The decor was inviting, fresh, and clean. Interesting tea-words were featured as an upper border on all the walls. Prosperi-tea, Generosi-tea, and more gave food for thought while waiting for tea service.

Kim features Tea Forte. The presentation was a tea ceremony unto itself. Tea and accoutrement were presented beautifully on a white platter. A special teacup with cover was filled with water of the perfect temperature and set on an absorbant white napkin. A green ceramic stage was set beside the teacup and a packaged, silken pyramid of loose tea was arranged on the other side. A part of the process of enjoying this tea is the act of preparing it. The tea package is unwrapped and the pyramid goes into the teacup. Once steeped for the proper time, the silk tea bag is removed and placed on the green ceramic stage. A tiny, green, paper left works as a handle for the tea pyramid and fits right through the top of the lid. Such a simple detail creates charm and makes everything seem so ceremonious.

I ordered the cream tea, but Kim generously added a lovely tea sandwich on rye with dill and pickles. The scones were fabulous! A hotel chef with exotic training has retired to Sedona and comes in weekly to prepare scones for afternoon tea. They are frozen until ready to bake and serve (a common practice among tea shop owners). This way they are served fresh and hot out of the oven!

I enjoyed the presentation of tea with scones. The raised glass tray added interest and beauty to the table presentation.

According to their website, afternoon tea is served daily, between 2:00 and 4:00 by reservation. They serve "cream tea" which includes a scone with cream and fruit preserves, a "light tea" which includes two tea sandwiches, one canapé, and a scone with cream and fruit preserves, and "full tea" which consists of four tea sandwiches, one canapé, scone with cream and fruit preserves, and a selection of pastries. Additionally, elegant chocolates are available individually. The teas are a selection of many available from Tea Forte.
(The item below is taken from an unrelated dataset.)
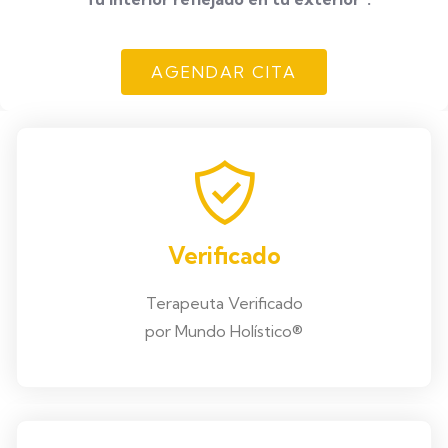
AGENDAR CITA
Verificado
Terapeuta Verificado
por Mundo Holístico®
It was interesting to observe Kim arrange flowers as I enjoyed my cream tea. I felt it was unique and added to the experience.

Chocolates. Cookies! So many tempting, tasty treats!

All in all, this was a wonderful experience! The cream tea was beautifully presented and prepared to perfection. The ambiance could not be beat! It was inviting, modern, and welcoming. If you are ever in Sedona, I encourage you to stop by for a lovely cup of tea!

Wednesday, February 4, 2015

Tea in Bisbee

We found tea in Bisbee!

The thought of tea rooms might seem foreign in a place like the desert southwest, but tea is a beverage that can be consumed and enjoyed wherever you go. But, sometimes it takes a bit of work to find places that distribute or serve quality teas. That makes the search all the more interesting.

Houses built on Bisbee hillsides.

Bisbee, Arizona is a small town of a few more than 6,000 people and it's located in southeast Arizona, not far from the Mexican border. It was founded in 1880 as a mining town. Copper, gold, and silver were largely mined there, with by-products like turquoise, cuprite, aragonite, wulfenite, malachite, azurite, and galena being found as well. The town was named after Judge DeWitt Bisbee who was one of the financial backers of the famous Copper Queen Mine. The town is built on hills, with layer upon layer of houses and buildings gracing all levels of the community. Long sets of stairs are used in many places to reach houses on the higher levels. It seems like Main Street is the only level place in town.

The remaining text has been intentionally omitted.